The database that we use during the tests has about 22K entries in the authors table, 12K entries in the papers table, and 10K entries in the bibliographies table.

Methodology

To execute meaningful performance measurements, we have two requirements:

  • Generating increasing loads with which to test the application,
  • Generating loads that are representative of the expected/intended/realistic usage mix of the application.


As required, we use httperf to generate the load. While httperf is adequate to satisfy the first requirement, it seems to have several limitations that make more difficult to achieve the second one. We found the following limitations to be particularly difficult to work-around:

  • We could not find a way to parameterize the behavior of a session on the basis of the number of times the session has been executed in the current test run. This feature would be helpful, for example, to log in the application as one user the first time the session is executed, and as a different user the second time. We solved this problem simply by redefining a session multiple times using different values for these parameters.
  • We could not find a way to dynamically modify the behavior of a session on the basis of previous responses from the application. This feature would be helpful, for example, to view the first paper in a list returned by a search operation. Our solution to this problem consists in predetermining the application responses and hard-coding them in the session specification. One problem with this approach is that it could reduce the set of items accessed during a test. Therefore, when caching is used, this would result in a number of cache-hits higher than the one realistically expected.
  • httperf provides two parameters to tweak the number of concurrent request to the application: the total number of sessions to initiate (the first parameter to the wsesslog option) and the session initiation rate (the option rate). Requests are issued concurrently when two or more sessions are active concurrently, e.g., the second session starts before the first one is finished. However, the parameters provided by httperf make very difficult to directly and precisely control the number of concurrent requests. In fact, the life-span of a session depends on many factors, such as its length, the load on the application, etc.
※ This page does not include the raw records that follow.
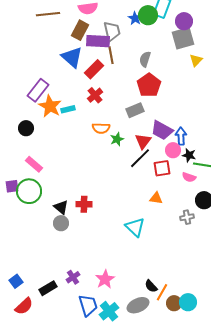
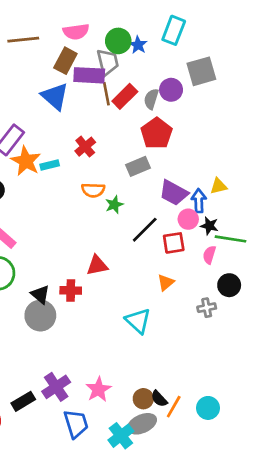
green circle: (148, 15) -> (118, 41), moved
purple circle: (184, 21) -> (171, 90), moved
yellow triangle: (196, 60) -> (219, 186), moved, turned 32
red rectangle: (94, 69) -> (125, 96), moved
red triangle: (143, 141) -> (97, 265), moved, turned 42
pink semicircle: (189, 177) -> (209, 255), turned 88
orange triangle: (156, 198) -> (166, 283), turned -48
gray circle: (61, 223) -> (40, 316), size x1.5
purple cross: (73, 277) -> (56, 387), size x1.5
cyan circle: (188, 302) -> (208, 408), moved
brown circle: (174, 303) -> (143, 399), moved
cyan cross: (109, 311) -> (121, 436), moved

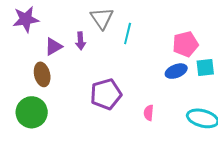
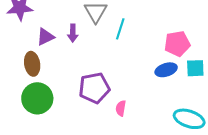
green circle: (32, 112) -> (37, 98), moved
pink semicircle: (149, 113) -> (121, 108), moved

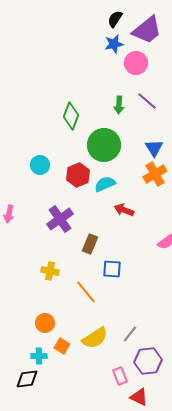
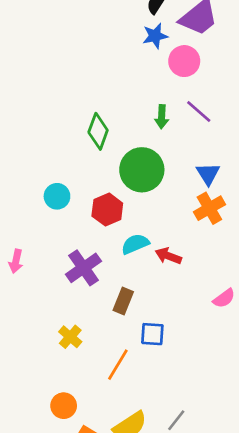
cyan semicircle: (105, 184) -> (135, 244), moved
yellow cross: (50, 271) -> (70, 337), turned 30
orange line: (86, 292) -> (118, 365), turned 70

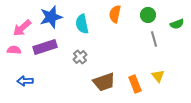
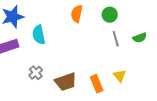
cyan semicircle: (82, 24) -> (39, 35), moved
green semicircle: (177, 24) -> (140, 38), moved
gray cross: (80, 57) -> (36, 73), moved

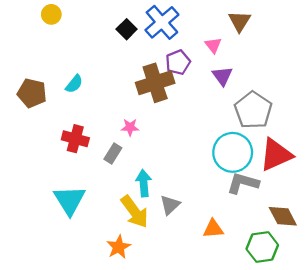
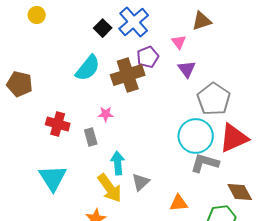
brown triangle: (239, 21) -> (202, 21), turned 40
cyan semicircle: (74, 84) -> (88, 68), moved, size x1.6
gray rectangle: (113, 154) -> (91, 137), turned -48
Furthermore, the number of concurrent requests issued depends on the load of the web application (requests inside a session are issued sequentially and thus a request can be performed only when the previous one has terminated) and on the load of the testing machine. We chose the value of these parameters after a process of trials and errors. In particular, we initially found convenient to fix the session rate initiation and keep as the only independent parameter the maximum number of sessions to initiate. Note that, until the load does not saturate the application or testing machine, the number of requests issued will be roughly proportional to the maximum number of sessions to initiate.

In our experiments, initially, we ran httperf as follows:

httperf --hog --server $server_ip --wsesslog=N,0,$filename --session-cookie --rate=0.7 --timeout 10

The parameters are:

  • N is the total number of sessions to be initiated. We let it vary from 1 to 25. In conjunction with the value of rate it controls the concurrency level in our tests (only indirectly as discussed above). We did not obtain significantly different results by allowing N to take values greater than 25.
  • The session initiation rate is fixed at 0.7.
  • 10 seconds after which a request timeouts and returns error. This models the fact that real users are only willing to wait for a response to a request for a limited amount of time. 10 seconds seems a reasonable timeout.
  • $filename is the session log filename (one per critical path, see below), which contains sessions for 100 different users

However, after performing a series of optimizations (described later), we were able to significantly improve the performance of our system. As a result, keeping the session initiation rate at 0.7 ses/sec was not producing enough load on the system anymore. Consequently, after optimizations, we ran httperf as follows:

httperf --hog --server $server_ip --wsesslog=50,0,$filename --session-cookie --rate=$i --timeout 10

In this case we were always issuing 50 sessions for 50 different users and varying the session initiation rate from 0.1 to 5.


Our application runs on an EC2 instance and httperf is run from a different EC2 instance. Note that EC2 does not provide any way to select the datacenter where an instance will be run. Therefore, it is possible that the two instances are allocated in different datacenters. We briefly experimented this configuration and noticed that the round-trip time required to exchange messages from one instance to the other increases of a factor of two in this configuration. Consequently, we expect worse performances when instances are not allocated in the same datacenter.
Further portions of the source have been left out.